-- EXERCISE AIM --
In the data below, one line contains "Image resolution: width=744" and a later one contains "The width and height of the screenshot is (1001, 1777).". Print both, with every line between them, exactly and alone.

(Saved entries)
------------------------------

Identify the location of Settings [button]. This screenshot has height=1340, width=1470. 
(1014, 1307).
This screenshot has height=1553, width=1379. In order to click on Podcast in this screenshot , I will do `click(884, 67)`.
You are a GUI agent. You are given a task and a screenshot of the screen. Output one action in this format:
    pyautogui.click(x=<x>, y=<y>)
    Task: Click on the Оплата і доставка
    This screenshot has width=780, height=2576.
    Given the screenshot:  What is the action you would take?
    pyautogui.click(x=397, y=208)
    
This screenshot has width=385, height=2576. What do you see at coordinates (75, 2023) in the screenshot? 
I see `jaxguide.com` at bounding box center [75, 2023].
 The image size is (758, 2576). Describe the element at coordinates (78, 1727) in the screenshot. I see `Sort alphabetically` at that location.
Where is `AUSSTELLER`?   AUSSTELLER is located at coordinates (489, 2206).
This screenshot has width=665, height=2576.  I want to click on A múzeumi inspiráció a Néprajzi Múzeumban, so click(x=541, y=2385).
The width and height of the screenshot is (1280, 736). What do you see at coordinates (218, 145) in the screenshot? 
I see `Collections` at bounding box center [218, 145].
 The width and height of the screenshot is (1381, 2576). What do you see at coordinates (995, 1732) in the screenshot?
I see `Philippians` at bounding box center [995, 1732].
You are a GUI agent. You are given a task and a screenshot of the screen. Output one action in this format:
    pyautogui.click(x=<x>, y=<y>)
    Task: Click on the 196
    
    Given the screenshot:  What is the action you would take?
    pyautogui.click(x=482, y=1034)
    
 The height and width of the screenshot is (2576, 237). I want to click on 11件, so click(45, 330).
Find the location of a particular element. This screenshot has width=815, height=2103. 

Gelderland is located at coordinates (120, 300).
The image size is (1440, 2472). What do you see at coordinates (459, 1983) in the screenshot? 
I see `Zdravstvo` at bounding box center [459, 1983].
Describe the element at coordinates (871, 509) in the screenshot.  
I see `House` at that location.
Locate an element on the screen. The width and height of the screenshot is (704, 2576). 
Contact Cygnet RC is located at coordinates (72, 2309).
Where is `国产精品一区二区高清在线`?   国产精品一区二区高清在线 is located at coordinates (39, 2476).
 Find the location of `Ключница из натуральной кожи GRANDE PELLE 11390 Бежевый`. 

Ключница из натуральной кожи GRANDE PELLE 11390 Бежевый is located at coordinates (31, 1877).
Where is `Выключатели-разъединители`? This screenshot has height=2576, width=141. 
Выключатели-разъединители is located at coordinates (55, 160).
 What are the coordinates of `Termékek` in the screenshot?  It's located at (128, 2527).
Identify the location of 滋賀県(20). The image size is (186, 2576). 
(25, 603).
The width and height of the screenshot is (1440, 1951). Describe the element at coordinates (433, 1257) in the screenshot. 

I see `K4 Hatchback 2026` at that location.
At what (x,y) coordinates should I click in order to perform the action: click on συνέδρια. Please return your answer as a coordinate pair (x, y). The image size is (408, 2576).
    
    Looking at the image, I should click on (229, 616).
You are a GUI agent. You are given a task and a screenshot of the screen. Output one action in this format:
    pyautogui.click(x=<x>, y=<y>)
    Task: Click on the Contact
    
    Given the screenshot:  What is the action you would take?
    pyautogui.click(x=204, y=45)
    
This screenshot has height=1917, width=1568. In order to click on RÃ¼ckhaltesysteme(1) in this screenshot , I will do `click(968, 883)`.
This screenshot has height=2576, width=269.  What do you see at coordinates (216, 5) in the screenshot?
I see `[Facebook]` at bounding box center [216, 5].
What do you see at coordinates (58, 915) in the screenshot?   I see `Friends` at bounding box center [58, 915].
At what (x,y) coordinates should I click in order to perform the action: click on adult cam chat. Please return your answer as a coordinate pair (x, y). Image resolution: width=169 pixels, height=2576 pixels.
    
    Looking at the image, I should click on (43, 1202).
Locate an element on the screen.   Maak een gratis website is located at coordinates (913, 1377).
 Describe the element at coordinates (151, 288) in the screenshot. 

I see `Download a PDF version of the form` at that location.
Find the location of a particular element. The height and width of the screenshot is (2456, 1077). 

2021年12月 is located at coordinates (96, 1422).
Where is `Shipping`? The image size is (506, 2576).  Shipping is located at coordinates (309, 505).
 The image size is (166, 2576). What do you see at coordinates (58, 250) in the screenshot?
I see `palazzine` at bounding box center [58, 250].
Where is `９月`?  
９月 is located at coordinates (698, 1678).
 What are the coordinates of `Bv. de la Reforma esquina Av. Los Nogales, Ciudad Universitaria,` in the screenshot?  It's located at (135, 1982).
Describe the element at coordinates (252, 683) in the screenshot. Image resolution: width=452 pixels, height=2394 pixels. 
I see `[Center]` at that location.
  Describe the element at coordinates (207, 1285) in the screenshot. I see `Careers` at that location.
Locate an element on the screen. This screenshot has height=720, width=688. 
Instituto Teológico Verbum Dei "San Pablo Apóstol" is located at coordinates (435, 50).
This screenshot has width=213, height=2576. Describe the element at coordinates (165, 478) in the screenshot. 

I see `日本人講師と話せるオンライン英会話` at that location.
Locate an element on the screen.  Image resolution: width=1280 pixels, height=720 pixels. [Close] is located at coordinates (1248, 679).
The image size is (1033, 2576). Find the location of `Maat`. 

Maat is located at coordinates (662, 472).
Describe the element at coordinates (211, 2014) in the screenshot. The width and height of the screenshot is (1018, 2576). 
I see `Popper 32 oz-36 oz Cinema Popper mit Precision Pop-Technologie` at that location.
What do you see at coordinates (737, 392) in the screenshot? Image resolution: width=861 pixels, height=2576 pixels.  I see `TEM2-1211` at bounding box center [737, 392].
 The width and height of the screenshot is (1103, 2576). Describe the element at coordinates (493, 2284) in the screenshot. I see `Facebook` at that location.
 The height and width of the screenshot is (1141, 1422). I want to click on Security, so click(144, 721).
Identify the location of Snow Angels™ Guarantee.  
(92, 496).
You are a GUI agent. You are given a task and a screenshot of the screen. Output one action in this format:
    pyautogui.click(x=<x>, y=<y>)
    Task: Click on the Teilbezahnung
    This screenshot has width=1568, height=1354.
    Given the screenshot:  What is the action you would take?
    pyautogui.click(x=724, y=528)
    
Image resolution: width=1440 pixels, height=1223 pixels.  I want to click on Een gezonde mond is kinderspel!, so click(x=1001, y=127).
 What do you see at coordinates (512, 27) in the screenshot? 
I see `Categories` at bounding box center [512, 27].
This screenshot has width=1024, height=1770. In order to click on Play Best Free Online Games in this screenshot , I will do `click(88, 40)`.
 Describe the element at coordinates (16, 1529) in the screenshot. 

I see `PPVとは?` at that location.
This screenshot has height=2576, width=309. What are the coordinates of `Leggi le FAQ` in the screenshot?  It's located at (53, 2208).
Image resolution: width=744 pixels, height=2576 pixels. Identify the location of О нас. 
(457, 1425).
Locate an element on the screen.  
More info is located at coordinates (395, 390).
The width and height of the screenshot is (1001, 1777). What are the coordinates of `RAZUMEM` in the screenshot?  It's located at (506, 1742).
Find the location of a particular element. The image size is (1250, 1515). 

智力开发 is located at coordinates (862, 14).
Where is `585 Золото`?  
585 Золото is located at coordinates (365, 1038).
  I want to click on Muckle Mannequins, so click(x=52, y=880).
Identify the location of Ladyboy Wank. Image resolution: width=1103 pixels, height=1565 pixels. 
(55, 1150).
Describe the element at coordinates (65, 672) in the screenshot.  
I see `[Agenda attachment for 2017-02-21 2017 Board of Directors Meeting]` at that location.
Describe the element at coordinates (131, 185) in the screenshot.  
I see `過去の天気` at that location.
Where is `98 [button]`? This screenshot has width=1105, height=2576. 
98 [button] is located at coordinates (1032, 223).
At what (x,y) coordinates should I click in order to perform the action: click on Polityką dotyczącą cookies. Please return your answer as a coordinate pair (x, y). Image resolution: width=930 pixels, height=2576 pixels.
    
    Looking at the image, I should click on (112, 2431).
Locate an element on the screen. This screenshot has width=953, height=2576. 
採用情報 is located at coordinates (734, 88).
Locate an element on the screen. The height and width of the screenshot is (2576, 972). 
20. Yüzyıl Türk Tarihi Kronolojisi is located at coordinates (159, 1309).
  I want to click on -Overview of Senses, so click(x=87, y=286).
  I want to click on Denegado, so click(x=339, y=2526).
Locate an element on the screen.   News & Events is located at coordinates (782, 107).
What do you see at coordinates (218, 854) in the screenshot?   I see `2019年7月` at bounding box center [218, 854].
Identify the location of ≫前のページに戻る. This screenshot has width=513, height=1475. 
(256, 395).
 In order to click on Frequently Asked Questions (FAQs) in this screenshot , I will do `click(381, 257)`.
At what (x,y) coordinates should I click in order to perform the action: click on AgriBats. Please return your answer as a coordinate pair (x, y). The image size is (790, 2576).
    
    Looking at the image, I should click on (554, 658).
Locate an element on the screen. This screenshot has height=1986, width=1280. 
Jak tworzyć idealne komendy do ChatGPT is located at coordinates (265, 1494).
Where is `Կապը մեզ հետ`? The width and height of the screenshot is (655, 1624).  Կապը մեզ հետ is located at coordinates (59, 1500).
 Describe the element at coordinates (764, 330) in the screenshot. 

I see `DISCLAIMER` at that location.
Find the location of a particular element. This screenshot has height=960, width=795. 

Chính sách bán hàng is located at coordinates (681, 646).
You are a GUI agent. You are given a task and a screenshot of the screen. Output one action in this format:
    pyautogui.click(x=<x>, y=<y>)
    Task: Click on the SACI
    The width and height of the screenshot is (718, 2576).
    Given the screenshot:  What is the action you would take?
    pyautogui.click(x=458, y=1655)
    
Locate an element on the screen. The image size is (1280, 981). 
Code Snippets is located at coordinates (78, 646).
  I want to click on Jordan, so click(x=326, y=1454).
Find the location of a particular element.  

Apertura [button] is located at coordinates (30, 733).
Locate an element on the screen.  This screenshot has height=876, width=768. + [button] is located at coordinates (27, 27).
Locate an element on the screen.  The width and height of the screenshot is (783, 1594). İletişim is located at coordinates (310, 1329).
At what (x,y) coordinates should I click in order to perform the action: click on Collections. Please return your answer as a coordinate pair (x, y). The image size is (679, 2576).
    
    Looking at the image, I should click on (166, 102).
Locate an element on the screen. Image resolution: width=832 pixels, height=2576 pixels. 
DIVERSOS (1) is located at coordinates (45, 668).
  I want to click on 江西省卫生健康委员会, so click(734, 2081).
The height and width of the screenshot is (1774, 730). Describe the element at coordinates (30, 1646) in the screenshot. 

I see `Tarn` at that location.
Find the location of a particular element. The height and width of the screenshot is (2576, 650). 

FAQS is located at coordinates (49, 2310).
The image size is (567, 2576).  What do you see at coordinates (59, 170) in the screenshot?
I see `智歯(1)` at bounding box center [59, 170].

------------------------------

-- SOLUTION TO THIS PROBLEM --
Image resolution: width=744 pixels, height=2576 pixels. Identify the location of О нас. 
(457, 1425).
Locate an element on the screen.  
More info is located at coordinates (395, 390).
The width and height of the screenshot is (1001, 1777). What are the coordinates of `RAZUMEM` in the screenshot?  It's located at (506, 1742).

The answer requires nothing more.